Plan to nationalise Reserve Bank sends 'negative signal' - treasury
South Africa's treasury does not support a private member's bill seeking to nationalise the central bank, a senior official said on Wednesday during the first day of public hearings on an issue that has rattled investors in the recession-hit economy.
The bill to change the ownership of the South African Reserve Bank (SARB) was introduced in 2018 by Julius Malema, leader of the radical Economic Freedom Fighters (EFF) in line with its aim of widespread nationalisation of key institutions. It was revived this year after lapsing before a new parliament was elected last year.
Its reintroduction comes at an awkward time for President Cyril Ramaphosa, who is on an investment drive to boost an economy in recession, record unemployment, and the continent's worst COVID-19 infection rate.
Ramaphosa has to juggle his pro-business approach with left-leaning elements of the ruling African National Congress (ANC) pushing for radical economic reform.
"The issue is, how can we give assurance that this bill will stop at ownership and won't go and deal with the mandate and independence of the SARB," said Ismail Momomiat, deputy director-general at the National Treasury.

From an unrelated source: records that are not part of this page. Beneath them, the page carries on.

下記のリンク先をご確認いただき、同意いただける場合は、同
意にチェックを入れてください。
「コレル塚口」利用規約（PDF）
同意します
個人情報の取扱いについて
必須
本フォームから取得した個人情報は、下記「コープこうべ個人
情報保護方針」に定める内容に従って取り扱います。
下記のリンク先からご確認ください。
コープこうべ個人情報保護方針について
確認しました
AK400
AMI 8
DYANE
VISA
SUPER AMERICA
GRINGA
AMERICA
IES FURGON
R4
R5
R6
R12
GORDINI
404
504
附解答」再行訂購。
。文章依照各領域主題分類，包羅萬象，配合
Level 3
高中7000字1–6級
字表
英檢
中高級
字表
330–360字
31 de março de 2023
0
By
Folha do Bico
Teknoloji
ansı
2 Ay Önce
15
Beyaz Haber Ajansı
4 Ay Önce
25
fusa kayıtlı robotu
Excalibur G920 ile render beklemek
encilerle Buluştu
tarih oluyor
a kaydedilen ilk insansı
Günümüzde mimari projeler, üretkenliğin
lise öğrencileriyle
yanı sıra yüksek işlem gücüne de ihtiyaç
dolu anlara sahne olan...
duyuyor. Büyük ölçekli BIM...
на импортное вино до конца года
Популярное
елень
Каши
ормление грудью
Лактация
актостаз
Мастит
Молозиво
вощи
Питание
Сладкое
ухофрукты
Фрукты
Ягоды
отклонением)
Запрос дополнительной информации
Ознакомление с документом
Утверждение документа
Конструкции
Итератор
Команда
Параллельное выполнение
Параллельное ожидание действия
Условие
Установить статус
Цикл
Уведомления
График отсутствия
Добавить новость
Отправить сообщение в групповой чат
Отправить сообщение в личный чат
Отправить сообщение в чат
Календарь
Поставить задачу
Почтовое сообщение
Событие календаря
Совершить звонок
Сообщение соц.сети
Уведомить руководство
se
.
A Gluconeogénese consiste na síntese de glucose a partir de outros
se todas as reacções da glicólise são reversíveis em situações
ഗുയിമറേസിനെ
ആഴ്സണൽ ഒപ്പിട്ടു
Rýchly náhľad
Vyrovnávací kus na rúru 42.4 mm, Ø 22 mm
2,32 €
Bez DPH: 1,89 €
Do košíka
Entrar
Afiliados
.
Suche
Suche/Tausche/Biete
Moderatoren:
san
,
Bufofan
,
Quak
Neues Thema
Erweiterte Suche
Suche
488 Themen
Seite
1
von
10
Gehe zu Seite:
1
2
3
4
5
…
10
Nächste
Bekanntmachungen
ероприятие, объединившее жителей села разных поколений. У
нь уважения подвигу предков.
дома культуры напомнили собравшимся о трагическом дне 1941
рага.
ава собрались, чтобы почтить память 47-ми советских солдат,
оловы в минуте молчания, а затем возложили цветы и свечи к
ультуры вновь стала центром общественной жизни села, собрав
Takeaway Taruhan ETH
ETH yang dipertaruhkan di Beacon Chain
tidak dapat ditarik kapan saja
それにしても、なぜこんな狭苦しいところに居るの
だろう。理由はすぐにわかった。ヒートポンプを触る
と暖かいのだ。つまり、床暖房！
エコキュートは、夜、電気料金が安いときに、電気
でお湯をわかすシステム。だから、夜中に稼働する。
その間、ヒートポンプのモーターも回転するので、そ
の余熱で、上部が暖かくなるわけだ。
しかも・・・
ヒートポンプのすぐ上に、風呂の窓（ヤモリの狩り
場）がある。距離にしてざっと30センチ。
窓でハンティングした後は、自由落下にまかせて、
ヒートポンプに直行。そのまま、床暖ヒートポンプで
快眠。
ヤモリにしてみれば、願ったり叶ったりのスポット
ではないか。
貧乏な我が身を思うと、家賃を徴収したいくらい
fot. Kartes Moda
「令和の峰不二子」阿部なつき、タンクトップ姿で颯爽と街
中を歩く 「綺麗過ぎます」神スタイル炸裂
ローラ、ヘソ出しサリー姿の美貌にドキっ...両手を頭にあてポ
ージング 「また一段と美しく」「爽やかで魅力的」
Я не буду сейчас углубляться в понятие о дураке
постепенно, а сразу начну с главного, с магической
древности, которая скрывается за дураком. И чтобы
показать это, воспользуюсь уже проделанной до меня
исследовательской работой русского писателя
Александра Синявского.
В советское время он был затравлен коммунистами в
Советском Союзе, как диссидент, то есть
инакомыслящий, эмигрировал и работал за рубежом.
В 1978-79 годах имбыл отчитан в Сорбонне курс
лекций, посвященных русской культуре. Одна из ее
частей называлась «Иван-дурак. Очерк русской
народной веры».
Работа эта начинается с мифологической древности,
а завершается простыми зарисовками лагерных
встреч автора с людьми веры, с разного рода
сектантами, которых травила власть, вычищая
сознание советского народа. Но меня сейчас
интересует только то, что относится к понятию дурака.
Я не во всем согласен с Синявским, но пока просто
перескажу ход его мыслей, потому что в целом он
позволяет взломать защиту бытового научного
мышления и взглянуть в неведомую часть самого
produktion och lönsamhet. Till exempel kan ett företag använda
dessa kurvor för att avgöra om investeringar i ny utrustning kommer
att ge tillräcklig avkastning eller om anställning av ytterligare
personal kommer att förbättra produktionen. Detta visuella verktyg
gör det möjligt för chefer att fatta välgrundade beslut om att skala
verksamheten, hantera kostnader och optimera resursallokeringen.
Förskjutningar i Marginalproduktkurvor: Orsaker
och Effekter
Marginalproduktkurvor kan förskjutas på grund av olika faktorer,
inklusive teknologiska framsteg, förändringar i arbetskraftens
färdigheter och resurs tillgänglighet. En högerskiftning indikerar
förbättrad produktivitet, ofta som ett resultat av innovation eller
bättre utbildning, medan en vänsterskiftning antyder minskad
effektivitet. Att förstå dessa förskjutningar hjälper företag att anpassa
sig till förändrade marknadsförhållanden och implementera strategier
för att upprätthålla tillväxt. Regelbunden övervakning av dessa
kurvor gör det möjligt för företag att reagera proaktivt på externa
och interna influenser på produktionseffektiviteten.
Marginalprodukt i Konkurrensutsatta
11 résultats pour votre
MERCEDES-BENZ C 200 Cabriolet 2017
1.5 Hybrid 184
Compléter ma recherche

"The mere perception that this may happen in the future already sends a powerful negative signal to investors ... on how monetary policy will function in the future," he said.
The ANC's alliance partner, labour federation Cosatu, already angered by deep cuts to public sector wages announced in last month's budget, said it supported the move to transfer all 2 million central bank shares to the state.
Reserve Bank governor Lesetja Kganyago, set to deliver the last rate decision of 2020 on Thursday, has warned that the ownership debate and calls for the bank to "print money" to plug the budget deficit were pushing up the already elevated risk premium investors wanted to hold the country's debt.